La montaña se resquebrajaba, había avalanchas de hielo y nieve y la cumbre se elevó más de 150 metros. Algo sucedía en el interior del volcán. Alarmadas, las autoridades norteamericanas declararon el estado de emergencia.
Todo se desencadenó a las 8:32 de la mañana del 18 de mayo. Un terremoto de grado 5 en la escala de Richter derrumbó parte de la montaña e hizo que el agua del Spirit Lake formara grandes olas que causaron una nueva avalancha, eliminando las piedras que protegían el magma de la zona norte.
Al descubierto, debido al aumento de la presión, la lava estalló con la fuerza de 500 bombas atómicas de 350 megatones. Las rocas y las cenizas superaron los 600 grados Fahrenheit y, a una velocidad de hasta 1.080 km/h, devastaron casi 600 km2 de bosque. La explosión fue, por su magnitud, la cuarta más grande del siglo XX.
En menos de 10 minutos la columna de ceniza se elevó a 19 kilómetros sobre la altura del volcán y llegó a extenderse a 10 estados vecinos. Miles de vuelos comerciales tuvieron que ser cancelados y varias cosechas quedaron arruinadas.

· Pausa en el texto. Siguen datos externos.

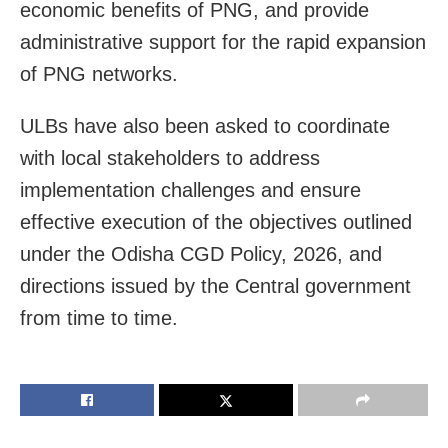
economic benefits of PNG, and provide
administrative support for the rapid expansion
of PNG networks.
ULBs have also been asked to coordinate
with local stakeholders to address
implementation challenges and ensure
effective execution of the objectives outlined
under the Odisha CGD Policy, 2026, and
directions issued by the Central government
from time to time.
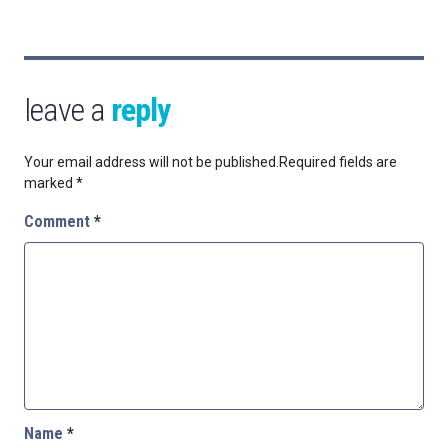
leave a
reply
Your email address will not be published.
Required fields are
marked
*
Comment
*
Name
*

La erupción había sido la más mortífera y destructiva de la historia de los Estados Unidos. Fallecieron 57 personas y la vida animal y vegetal de los bosques circundantes quedó devastada (murieron 5000 ciervos y cerca de 12 millones de salmones). Hasta el propio monte fue “herido” por la explosión y perdió 400 metros de altura, formándose un gigantesco cráter en su interior.
El presidente Jimmy Carter describió el estado en que quedó la zona como más desolador que un paisaje lunar.